This study, reported in the journal Science, suggests that emotion outweighs reason when fairness is at issue, said Michael Gill, an associate professor of philosophy at the University of Arizona.
In the study, most people's insula (a brain area "associated with emotions") lighted up when making a moral decision, but several people's insula did not.
``What this suggests is that when you see unfairness, it really bothers you, it makes you feel negative about it, and that reaction pushes you away from unfairness,'' said Quartz, an associate professor in the division of humanities and social sciences, in a telephone interview. ``Emotions seem to keep us in check, and some people don't get this response as strongly.''
But aren't they contradicting themselves? People make decisions based on emotion--except when they don't? Because another possibility is that those people have so thoroughly squashed their emotions that their insula doesn't react. People are not acting out of morality, they are acting out of empathy. And those whom the researchers say act out of reason are simply repressing their emotions to the point that they have none.

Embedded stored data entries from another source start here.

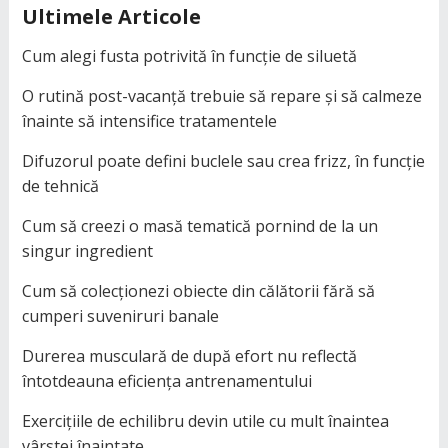
Ultimele Articole
Cum alegi fusta potrivită în funcție de siluetă
O rutină post-vacanță trebuie să repare și să calmeze
înainte să intensifice tratamentele
Difuzorul poate defini buclele sau crea frizz, în funcție
de tehnică
Cum să creezi o masă tematică pornind de la un
singur ingredient
Cum să colecționezi obiecte din călătorii fără să
cumperi suveniruri banale
Durerea musculară de după efort nu reflectă
întotdeauna eficiența antrenamentului
Exercițiile de echilibru devin utile cu mult înaintea
vârstei înaintate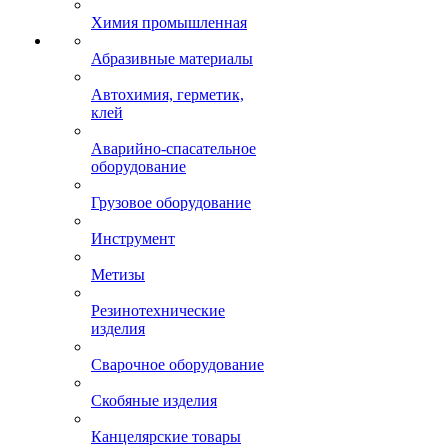
Химия промышленная
Абразивные материалы
Автохимия, герметик,
клей
Аварийно-спасательное
оборудование
Грузовое оборудование
Инструмент
Метизы
Резинотехнические
изделия
Сварочное оборудование
Скобяные изделия
Канцелярские товары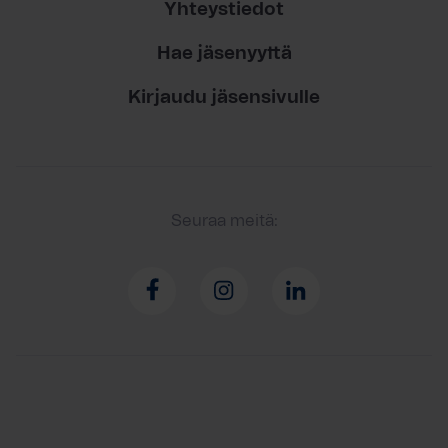
Yhteystiedot
Hae jäsenyyttä
Kirjaudu jäsensivulle
Seuraa meitä: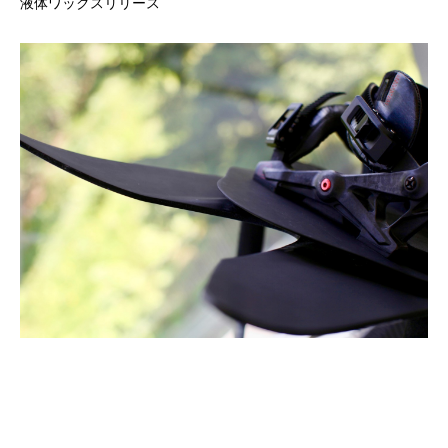
液体ワックスリリース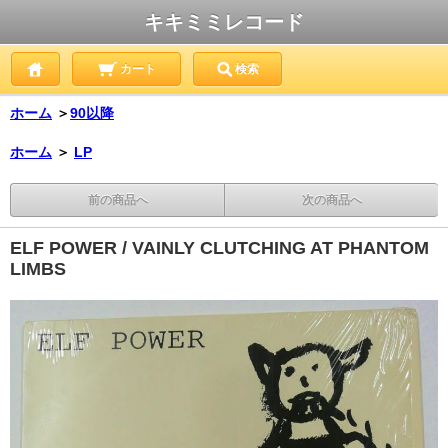
キキミミレコード
カート
検索
ホーム
＞
90以降
ホーム
＞
LP
前の商品へ
次の商品へ
ELF POWER / VAINLY CLUTCHING AT PHANTOM
LIMBS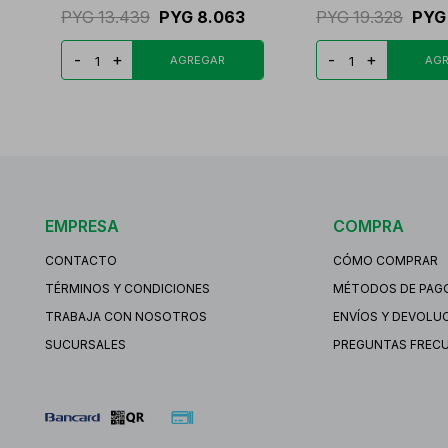
PYG
13.439
PYG
8.063
PYG
19.328
PYG
-
+
-
+
EMPRESA
COMPRA
CONTACTO
CÓMO COMPRAR
TÉRMINOS Y CONDICIONES
MÉTODOS DE PAG
TRABAJA CON NOSOTROS
ENVÍOS Y DEVOLU
SUCURSALES
PREGUNTAS FREC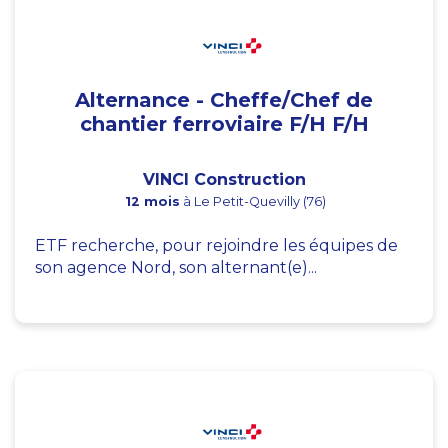
Alternance - Cheffe/Chef de
chantier ferroviaire F/H F/H
VINCI Construction
12 mois
à Le Petit-Quevilly (76)
ETF recherche, pour rejoindre les équipes de
son agence Nord, son alternant(e)...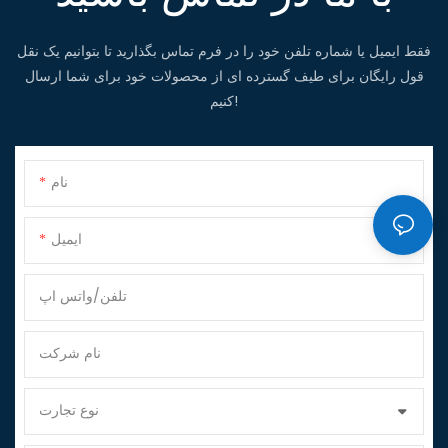
فقط ایمیل یا شماره تلفن خود را در فرم تماس بگذارید تا بتوانیم یک نقل
قول رایگان برای طیف گسترده ای از محصولات خود برای شما ارسال
کنیم!
نام
ایمیل
تلفن/واتس اپ
نام شرکت
نوع تجارت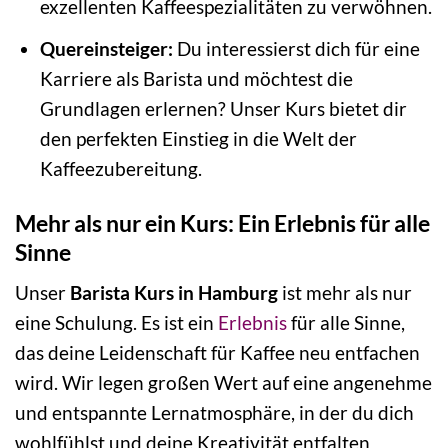
exzellenten Kaffeespezialitäten zu verwöhnen.
Quereinsteiger:
Du interessierst dich für eine
Karriere als Barista und möchtest die
Grundlagen erlernen? Unser Kurs bietet dir
den perfekten Einstieg in die Welt der
Kaffeezubereitung.
Mehr als nur ein Kurs: Ein Erlebnis für alle
Sinne
Unser
Barista Kurs in Hamburg
ist mehr als nur
eine Schulung. Es ist ein
Erlebnis
für alle Sinne,
das deine Leidenschaft für Kaffee neu entfachen
wird. Wir legen großen Wert auf eine angenehme
und entspannte Lernatmosphäre, in der du dich
wohlfühlst und deine Kreativität entfalten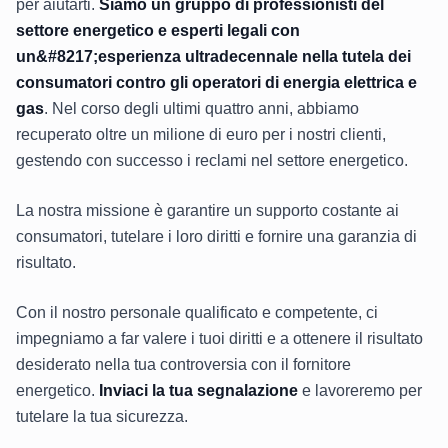
per aiutarti.
Siamo un gruppo di professionisti del
settore energetico e esperti legali con
un&#8217;esperienza ultradecennale nella tutela dei
consumatori contro gli operatori di energia elettrica e
gas
. Nel corso degli ultimi quattro anni, abbiamo
recuperato oltre un milione di euro per i nostri clienti,
gestendo con successo i reclami nel settore energetico.
La nostra missione è garantire un supporto costante ai
consumatori, tutelare i loro diritti e fornire una garanzia di
risultato.
Con il nostro personale qualificato e competente, ci
impegniamo a far valere i tuoi diritti e a ottenere il risultato
desiderato nella tua controversia con il fornitore
energetico.
Inviaci la tua segnalazione
e lavoreremo per
tutelare la tua sicurezza.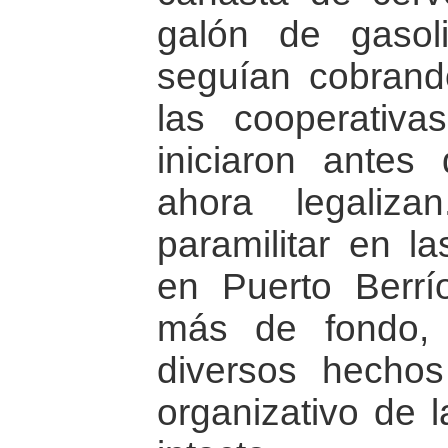
galón de gasol
seguían cobran
las cooperativ
iniciaron antes
ahora legaliz
paramilitar en l
en Puerto Berr
más de fondo, 
diversos hecho
organizativo de 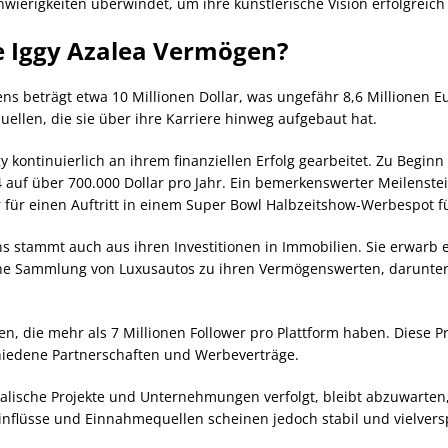
hwierigkeiten überwindet, um ihre künstlerische Vision erfolgreic
le Iggy Azalea Vermögen?
ns beträgt etwa 10 Millionen Dollar, was ungefähr 8,6 Millionen 
ellen, die sie über ihre Karriere hinweg aufgebaut hat.
 kontinuierlich an ihrem finanziellen Erfolg gearbeitet. Zu Beginn 
14 auf über 700.000 Dollar pro Jahr. Ein bemerkenswerter Meilenstei
r für einen Auftritt in einem Super Bowl Halbzeitshow-Werbespot f
ns stammt auch aus ihren Investitionen in Immobilien. Sie erwarb ei
ne Sammlung von Luxusautos zu ihren Vermögenswerten, darunter ein
ien, die mehr als 7 Millionen Follower pro Plattform haben. Diese
hiedene Partnerschaften und Werbeverträge.
lische Projekte und Unternehmungen verfolgt, bleibt abzuwarten,
nflüsse und Einnahmequellen scheinen jedoch stabil und vielvers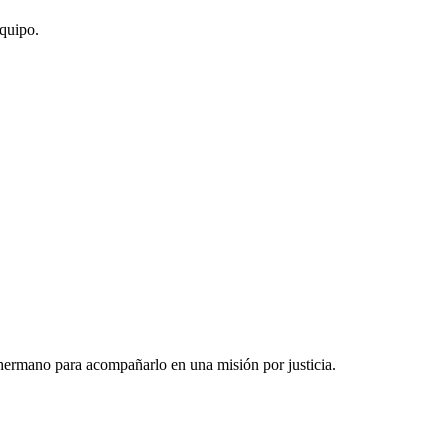
quipo.
hermano para acompañarlo en una misión por justicia.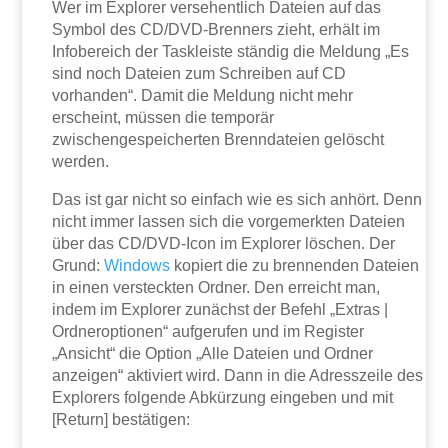
Wer im Explorer versehentlich Dateien auf das
Symbol des CD/DVD-Brenners zieht, erhält im
Infobereich der Taskleiste ständig die Meldung „Es
sind noch Dateien zum Schreiben auf CD
vorhanden“. Damit die Meldung nicht mehr
erscheint, müssen die temporär
zwischengespeicherten Brenndateien gelöscht
werden.
Das ist gar nicht so einfach wie es sich anhört. Denn
nicht immer lassen sich die vorgemerkten Dateien
über das CD/DVD-Icon im Explorer löschen. Der
Grund:
Windows
kopiert die zu brennenden Dateien
in einen versteckten Ordner. Den erreicht man,
indem im Explorer zunächst der Befehl „Extras |
Ordneroptionen“ aufgerufen und im Register
„Ansicht“ die Option „Alle Dateien und Ordner
anzeigen“ aktiviert wird. Dann in die Adresszeile des
Explorers folgende Abkürzung eingeben und mit
[Return] bestätigen: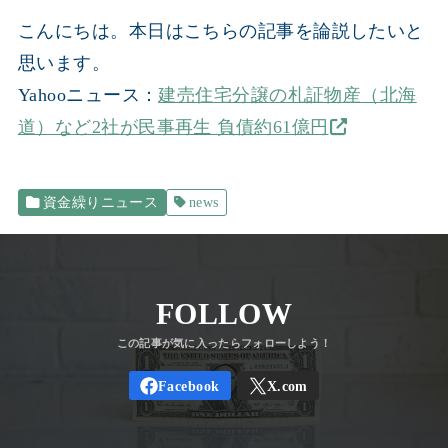
こんにちは。本日はこちらの記事を論説したいと
思います。
Yahooニュース：
建売住宅分譲の札証物産（北海
道）など2社が民事再生 負債約61億円
資金繰りニュース
news
FOLLOW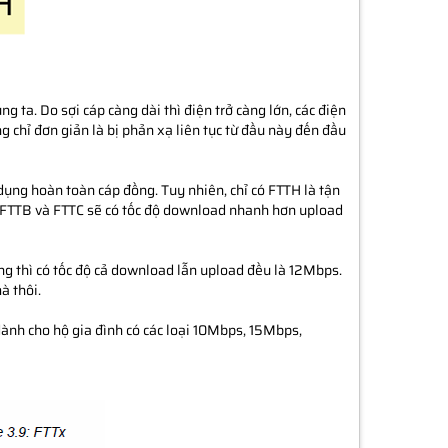
g ta. Do sợi cáp càng dài thì điện trở càng lớn, các điện
g chỉ đơn giản là bị phản xạ liên tục từ đầu này đến đầu
dụng hoàn toàn cáp đồng. Tuy nhiên, chỉ có FTTH là tận
n FTTB và FTTC sẽ có tốc độ download nhanh hơn upload
ãng thì có tốc độ cả download lẫn upload đều là 12Mbps.
à thôi.
dành cho hộ gia đình có các loại 10Mbps, 15Mbps,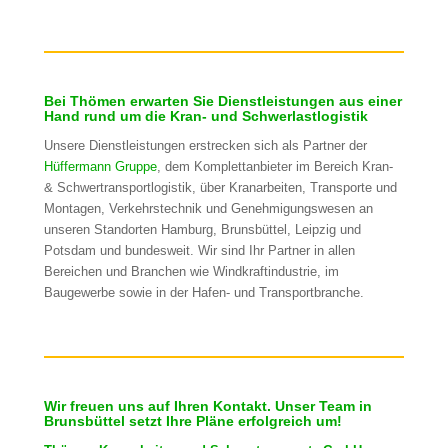
Bei Thömen erwarten Sie Dienstleistungen aus einer
Hand rund um die Kran- und Schwerlastlogistik
Unsere Dienstleistungen erstrecken sich als Partner der
Hüffermann Gruppe
, dem Komplettanbieter im Bereich Kran-
& Schwertransportlogistik, über Kranarbeiten, Transporte und
Montagen, Verkehrstechnik und Genehmigungswesen an
unseren Standorten Hamburg, Brunsbüttel, Leipzig und
Potsdam und bundesweit. Wir sind Ihr Partner in allen
Bereichen und Branchen wie Windkraftindustrie, im
Baugewerbe sowie in der Hafen- und Transportbranche.
Wir freuen uns auf Ihren Kontakt. Unser Team in
Brunsbüttel setzt Ihre Pläne erfolgreich um!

The Bloomberg article doesn't say if the scientists interviewed the non-responders to find out why they didn't respond; it seems the study might just establish the role of emotion in moral choices.
People often say we need religion to ensure morality, since moral decisions are based on teachings of God's Law. Instead, moral decisions seem to be based on emotion, and I suspect that is the case in all moral decisions, and that we use reason mostly to add authority to our decisions, just as religious people use God as the authority backing their moral decisions. It certainly explains how self-professed religious people manage to avoid actually following religious teachings about hate, money and humility.